### Directions for this task:
Count every line below that contains "Giới", then give that count and nothing else.

---------- Records to use

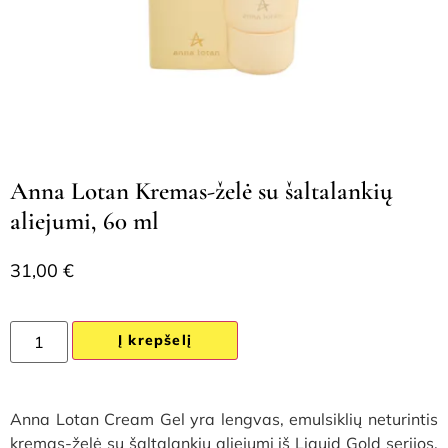
Anna Lotan Kremas-želė su šaltalankių
aliejumi, 60 ml
31,00
€
Į krepšelį
Anna Lotan Cream Gel yra lengvas, emulsiklių neturintis
kremas-želė su šaltalankių aliejumi iš Liquid Gold serijos.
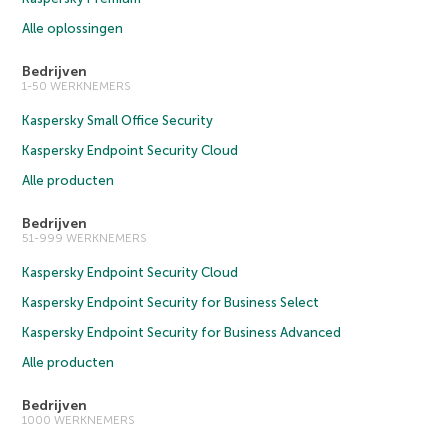
Alle oplossingen
Bedrijven
1-50 WERKNEMERS
Kaspersky Small Office Security
Kaspersky Endpoint Security Cloud
Alle producten
Bedrijven
51-999 WERKNEMERS
Kaspersky Endpoint Security Cloud
Kaspersky Endpoint Security for Business Select
Kaspersky Endpoint Security for Business Advanced
Alle producten
Bedrijven
1000 WERKNEMERS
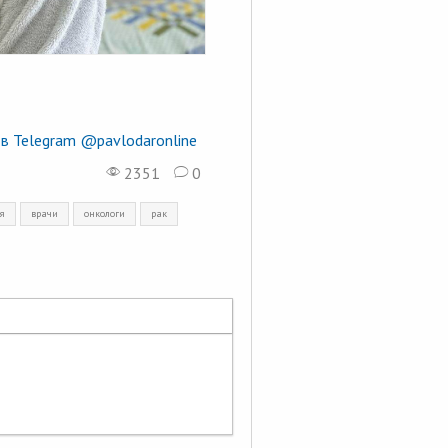
в Telegram @pavlodaronline
2351
0
я
врачи
онкологи
рак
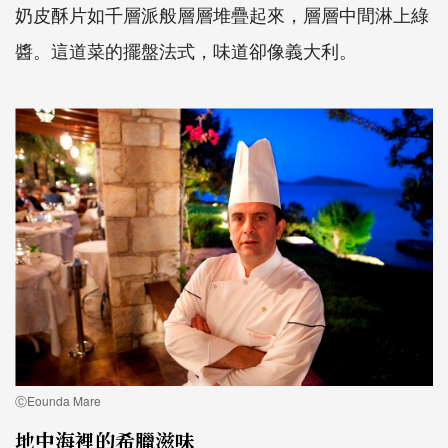
奶皮酥片如千層派般層層堆疊起來，層層中間淋上綠
醬。這道菜的擺盤法式，味道卻像義大利。
ⒸEounda Mare
地中海裡的希臘滋味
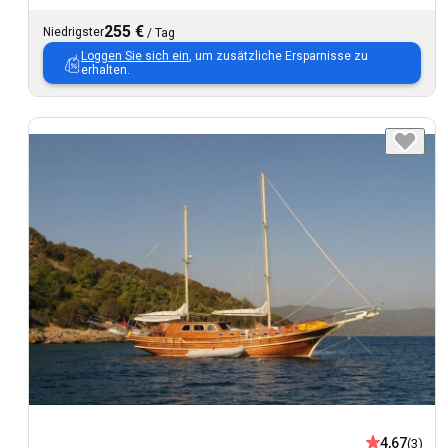
255 €
Niedrigster
/
Tag
Loggen Sie sich ein
, um zusätzliche Ersparnisse zu
erhalten.
4,67
(3)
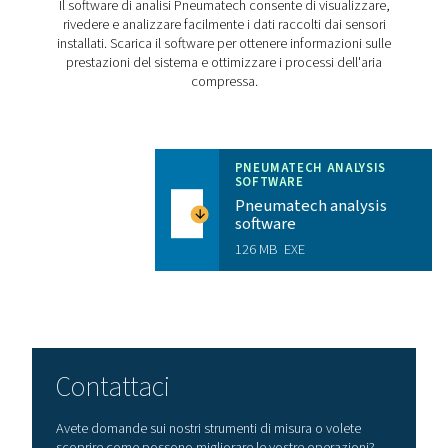
CHECKBOX S18 PR
BROCHURE
Checkbox S18 pr
brochure
3 MB
PDF
Caratteristiche E Vantaggi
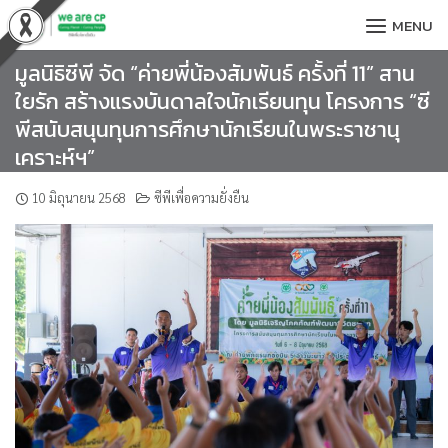
Skip
MENU
to
content
มูลนิธิซีพี จัด “ค่ายพี่น้องสัมพันธ์ ครั้งที่ 11” สาน
ใยรัก สร้างแรงบันดาลใจนักเรียนทุน โครงการ “ซี
พีสนับสนุนทุนการศึกษานักเรียนในพระราชานุ
เคราะห์ฯ”
10 มิถุนายน 2568
ซีพีเพื่อความยั่งยืน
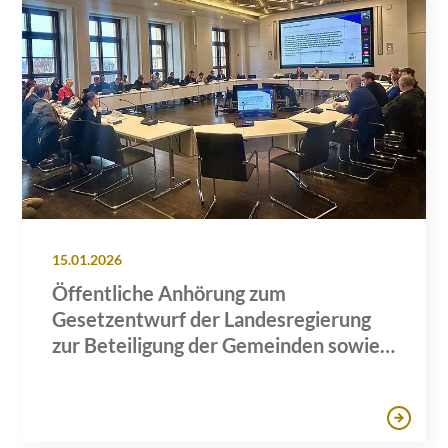
15.01.2026
Öffentliche Anhörung zum
Gesetzentwurf der Landesregierung
zur Beteiligung der Gemeinden sowie
deren Einwohnerinnen und
Einwohnern an den Erlösen des
Windenergie- und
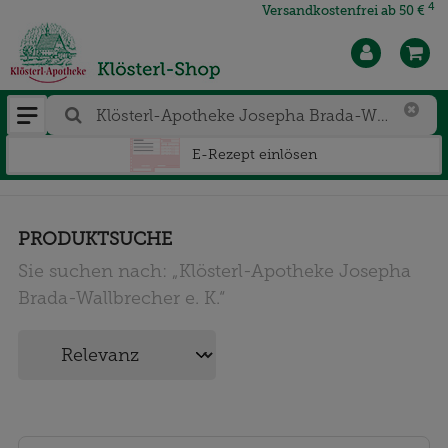
4
Versandkostenfrei ab 50 €
E-Rezept einlösen
PRODUKTSUCHE
Sie suchen nach:
„
Klösterl-Apotheke Josepha
Brada-Wallbrecher e. K.
“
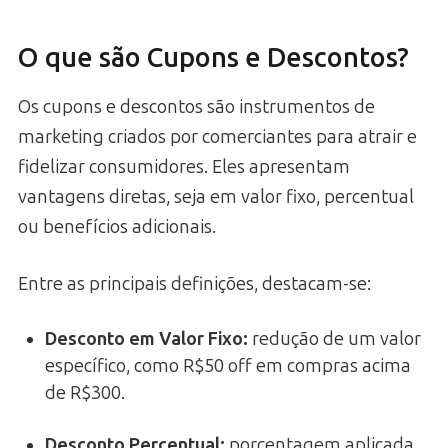
O que são Cupons e Descontos?
Os cupons e descontos são instrumentos de
marketing criados por comerciantes para atrair e
fidelizar consumidores. Eles apresentam
vantagens diretas, seja em valor fixo, percentual
ou benefícios adicionais.
Entre as principais definições, destacam-se:
Desconto em Valor Fixo
:
redução de um valor
específico, como R$50 off em compras acima
de R$300.
Desconto Percentual
:
porcentagem aplicada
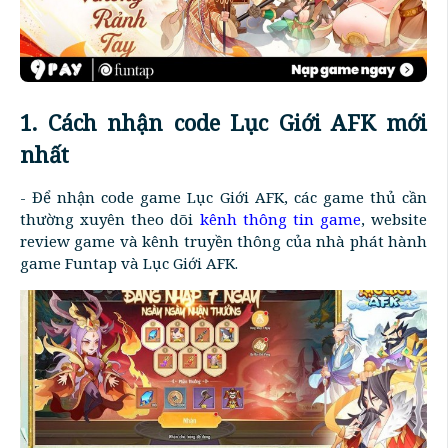
1. Cách nhận code Lục Giới AFK mới
nhất
- Để nhận code game Lục Giới AFK, các game thủ cần
thường xuyên theo dõi
kênh thông tin game
, website
review game và kênh truyền thông của nhà phát hành
game Funtap và Lục Giới AFK.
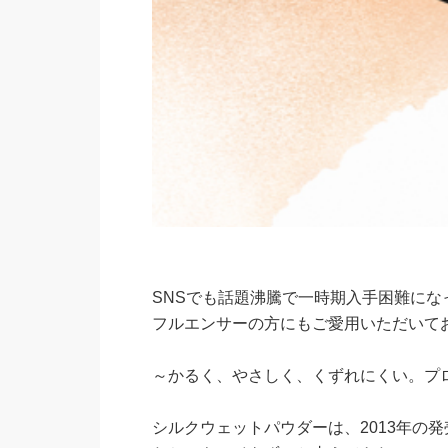
SNSでも話題沸騰で一時期入手困難に
フルエンサーの方にもご愛用いただいて
～かるく、やさしく、くずれにくい。プ
シルクウェットパウダーは、2013年の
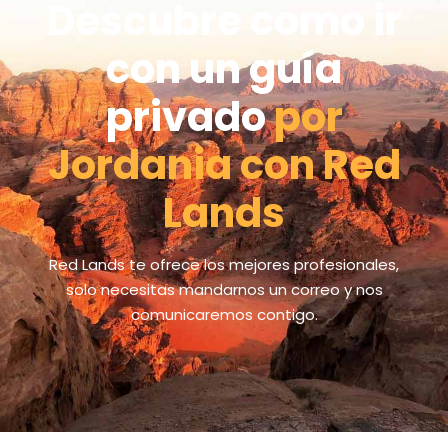
Descubre como ir
con un guía
privado
por
Jordania con Red
Lands
Red Lands te ofrece los mejores profesionales,
solo necesitas mandarnos un correo y nos
comunicaremos contigo.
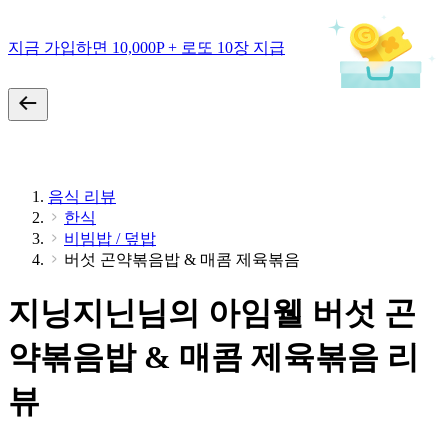
지금 가입하면 10,000P + 로또 10장 지급
음식 리뷰
한식
비빔밥 / 덮밥
버섯 곤약볶음밥 & 매콤 제육볶음
지닝지닌님의 아임웰 버섯 곤
약볶음밥 & 매콤 제육볶음 리
뷰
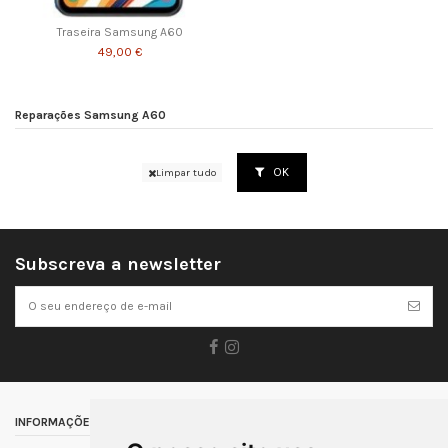
Traseira Samsung A60
49,00 €
Reparações Samsung A60
OK
Limpar tudo
Subscreva a newsletter
INFORMAÇÕES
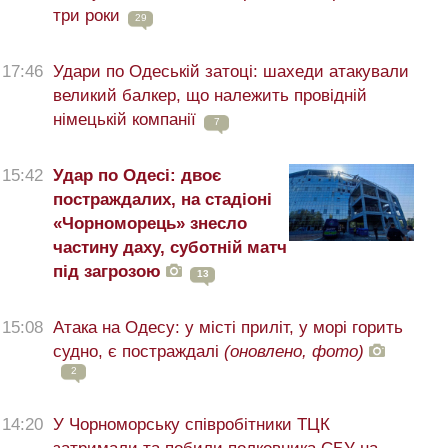
три роки
29
17:46
Удари по Одеській затоці: шахеди атакували
великий балкер, що належить провідній
німецькій компанії
7
15:42
Удар по Одесі: двоє
постраждалих, на стадіоні
«Чорноморець» знесло
частину даху, суботній матч
під загрозою
13
15:08
Атака на Одесу: у місті приліт, у морі горить
судно, є постраждалі
(оновлено, фото)
2
14:20
У Чорноморську співробітники ТЦК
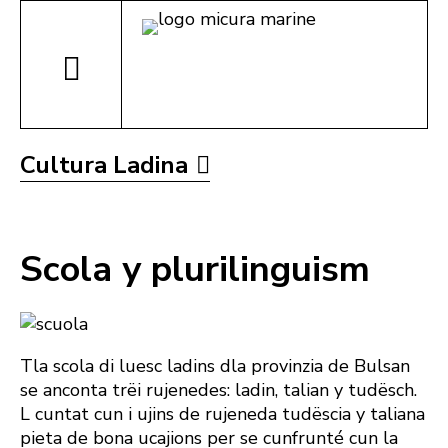
Cultura Ladina
Scola y plurilinguism
Tla scola di luesc ladins dla provinzia de Bulsan
se anconta trëi rujenedes: ladin, talian y tudësch.
L cuntat cun i ujins de rujeneda tudëscia y taliana
pieta de bona ucajions per se cunfrunté cun la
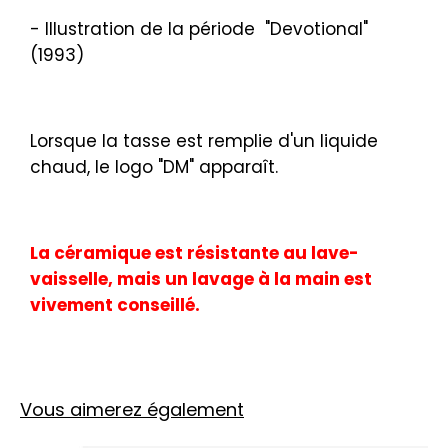
- Illustration de la période "Devotional"
(1993)
Lorsque la tasse est remplie d'un liquide
chaud, le logo "DM" apparaît.
La céramique est résistante au lave-
vaisselle, mais un lavage à la main est
vivement conseillé.
Vous aimerez également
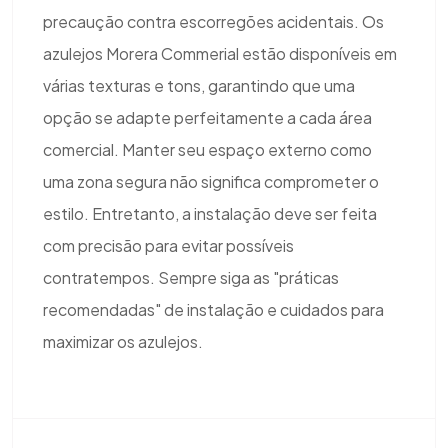
precaução contra escorregões acidentais. Os
azulejos Morera Commerial estão disponíveis em
várias texturas e tons, garantindo que uma
opção se adapte perfeitamente a cada área
comercial. Manter seu espaço externo como
uma zona segura não significa comprometer o
estilo. Entretanto, a instalação deve ser feita
com precisão para evitar possíveis
contratempos. Sempre siga as "práticas
recomendadas" de instalação e cuidados para
maximizar os azulejos.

--------------------

### Your solution:
3